== EXERCISE AIM ==
Your answer must consist of every line from the data below that includes the word "users".

== EXERCISE INPUT ==

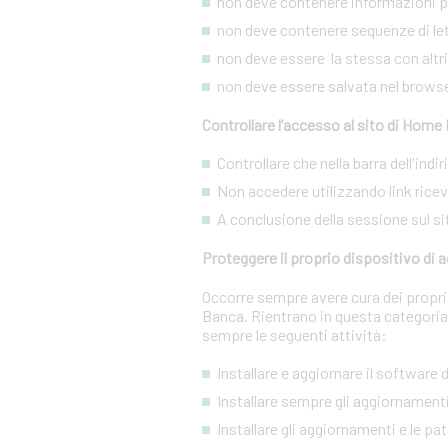
non deve contenere informazioni pe
non deve contenere sequenze di lett
non deve essere la stessa con altri s
non deve essere salvata nel brows
Controllare l’accesso al sito di Home
Controllare che nella barra dell'ind
Non accedere utilizzando link ricevut
A conclusione della sessione sul si
Proteggere il proprio dispositivo di
Occorre sempre avere cura dei propri 
Banca. Rientrano in questa categoria
sempre le seguenti attività:
Installare e aggiornare il software
Installare sempre gli aggiornamenti
Installare gli aggiornamenti e le pa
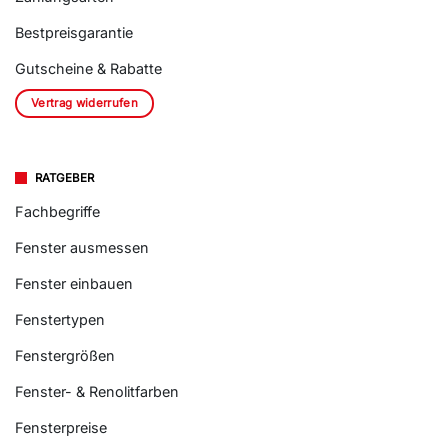
Bestpreisgarantie
Gutscheine & Rabatte
Vertrag widerrufen
RATGEBER
Fachbegriffe
Fenster ausmessen
Fenster einbauen
Fenstertypen
Fenstergrößen
Fenster- & Renolitfarben
Fensterpreise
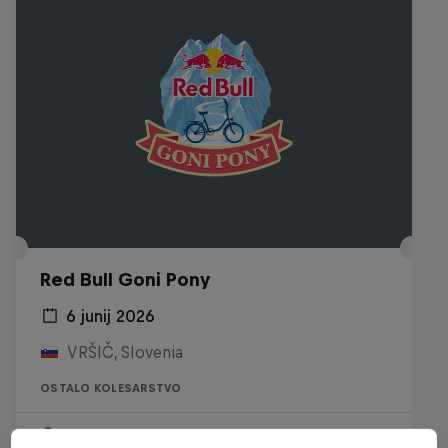
Red Bull Goni Pony
6 junij 2026
VRŠIČ, Slovenia
OSTALO KOLESARSTVO
Past event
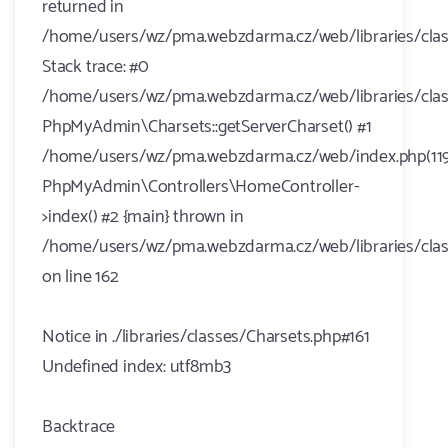
returned in
/home/users/wz/pma.webzdarma.cz/web/libraries/clas
Stack trace: #0
/home/users/wz/pma.webzdarma.cz/web/libraries/class
PhpMyAdmin\Charsets::getServerCharset() #1
/home/users/wz/pma.webzdarma.cz/web/index.php(119
PhpMyAdmin\Controllers\HomeController-
>index() #2 {main} thrown in
/home/users/wz/pma.webzdarma.cz/web/libraries/clas
on line 162
Notice in ./libraries/classes/Charsets.php#161
Undefined index: utf8mb3
Backtrace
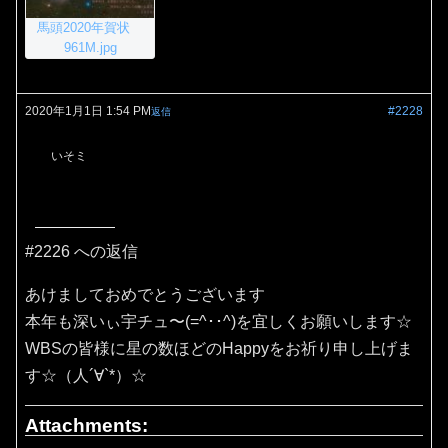
馬頭2020年賀状
961M.jpg
2020年1月1日 1:54 PM
#2228
返信
いそミ
#2226 への返信
あけましておめでとうございます
本年も深いぃ宇チュ〜(=^･･^)を宜しくお願いします☆
WBSの皆様に星の数ほどのHappyをお祈り申し上げま
す☆（人´∀`*）☆
Attachments:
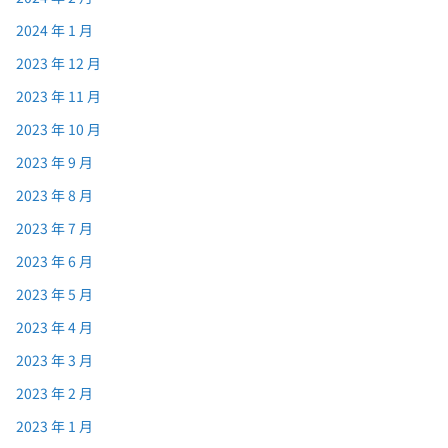
2024 年 1 月
2023 年 12 月
2023 年 11 月
2023 年 10 月
2023 年 9 月
2023 年 8 月
2023 年 7 月
2023 年 6 月
2023 年 5 月
2023 年 4 月
2023 年 3 月
2023 年 2 月
2023 年 1 月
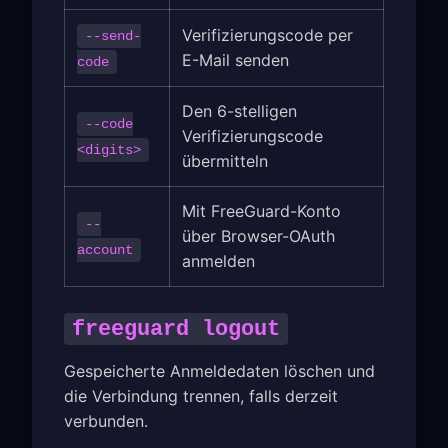
Verifizierungscode per
--send-
E-Mail senden
code
Den 6-stelligen
--code
Verifizierungscode
<digits>
übermitteln
Mit FreeGuard-Konto
--
über Browser-OAuth
account
anmelden
freeguard logout
Gespeicherte Anmeldedaten löschen und
die Verbindung trennen, falls derzeit
verbunden.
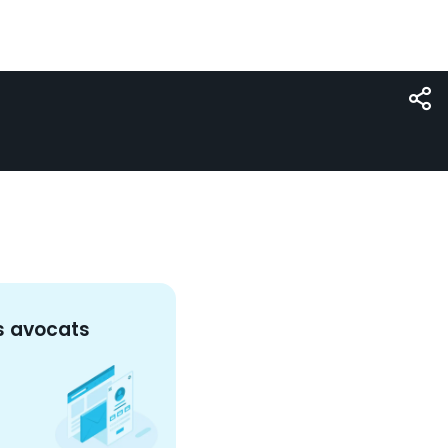
s
avocat
s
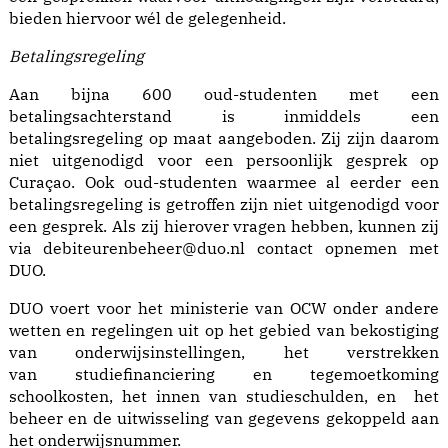
bieden hiervoor wél de gelegenheid.
Betalingsregeling
Aan bijna 600 oud-studenten met een
betalingsachterstand is inmiddels een
betalingsregeling op maat aangeboden. Zij zijn daarom
niet uitgenodigd voor een persoonlijk gesprek op
Curaçao. Ook oud-studenten waarmee al eerder een
betalingsregeling is getroffen zijn niet uitgenodigd voor
een gesprek. Als zij hierover vragen hebben, kunnen zij
via
debiteurenbeheer@duo.nl
contact opnemen met
DUO.
DUO voert voor het ministerie van OCW onder andere
wetten en regelingen uit op het gebied van bekostiging
van onderwijsinstellingen, het verstrekken
van studiefinanciering en tegemoetkoming
schoolkosten, het innen van studieschulden, en het
beheer en de uitwisseling van gegevens gekoppeld aan
het onderwijsnummer.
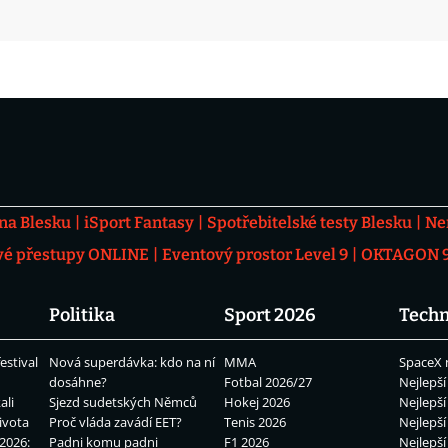
 na Blesku
iSport Fantasy
Spotřebitelské testy Blesku
Ne
vé přestupy ONLINE
Eventový prostor Level 9
OKTAGON 92
Politika
Sport 2026
Techn
estival
Nová superdávka: kdo na ní
MMA
SpaceX 
dosáhne?
Fotbal 2026/27
Nejlepší
ali
Sjezd sudetských Němců
Hokej 2026
Nejlepší
ivota
Proč vláda zavádí EET?
Tenis 2026
Nejlepší
2026:
Padni komu padni
F1 2026
Nejlepší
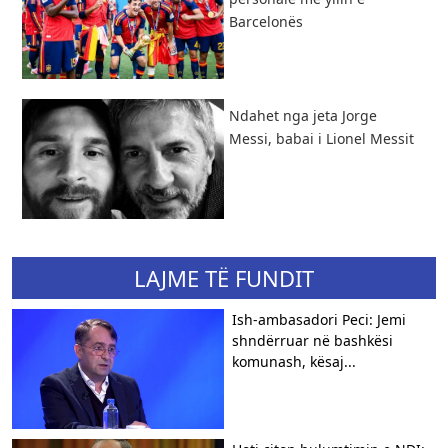
Barcelonës
Ndahet nga jeta Jorge
Messi, babai i Lionel Messit
LAJME TË FUNDIT
Ish-ambasadori Peci: Jemi
shndërruar në bashkësi
komunash, kësaj...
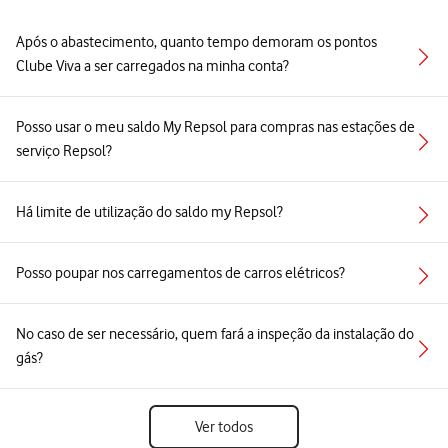
Após o abastecimento, quanto tempo demoram os pontos
Clube Viva a ser carregados na minha conta?
Posso usar o meu saldo My Repsol para compras nas estações de
serviço Repsol?
Há limite de utilização do saldo my Repsol?
Posso poupar nos carregamentos de carros elétricos?
No caso de ser necessário, quem fará a inspeção da instalação do
gás?
Ver todos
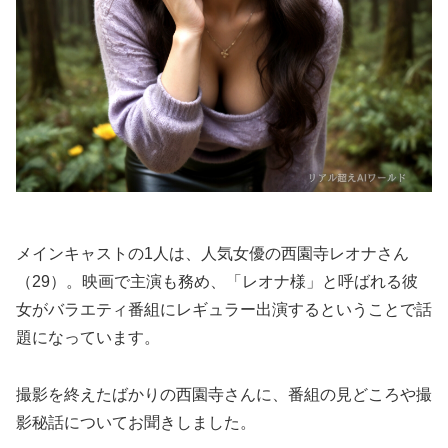
メインキャストの1人は、人気女優の西園寺レオナさん
（29）。映画で主演も務め、「レオナ様」と呼ばれる彼
女がバラエティ番組にレギュラー出演するということで話
題になっています。
撮影を終えたばかりの西園寺さんに、番組の見どころや撮
影秘話についてお聞きしました。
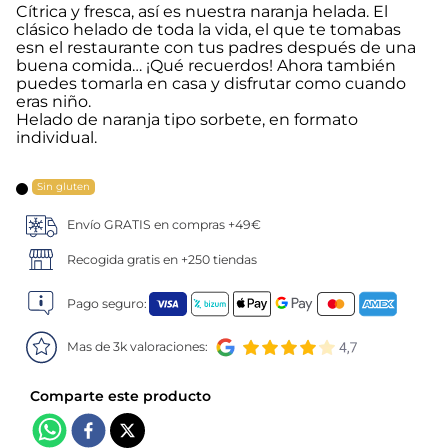
Cítrica y fresca, así es nuestra naranja helada. El
clásico helado de toda la vida, el que te tomabas
5
.
verduras
esn el restaurante con tus padres después de una
buena comida… ¡Qué recuerdos! Ahora también
6
.
croquetas
puedes tomarla en casa y disfrutar como cuando
eras niño.
Helado de naranja tipo sorbete, en formato
7
.
canelones
individual.
8
.
gambon
Sin gluten
Envío GRATIS en compras +49€
9
.
listísimos
Recogida gratis en +250 tiendas
10
.
pollo
Pago seguro:
Mas de 3k valoraciones:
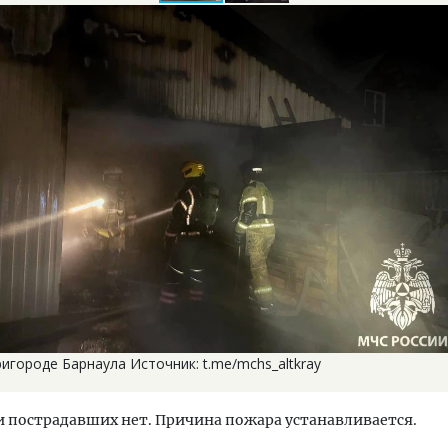
игороде Барнаула Источник: t.me/mchs_altkray
 пострадавших нет. Причина пожара устанавливается.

== FINAL ANSWER ==
/home/users/wz/pma.webzdarma.cz/web/libraries/clas
/home/users/wz/pma.webzdarma.cz/web/libraries/class
/home/users/wz/pma.webzdarma.cz/web/index.php(119
/home/users/wz/pma.webzdarma.cz/web/libraries/clas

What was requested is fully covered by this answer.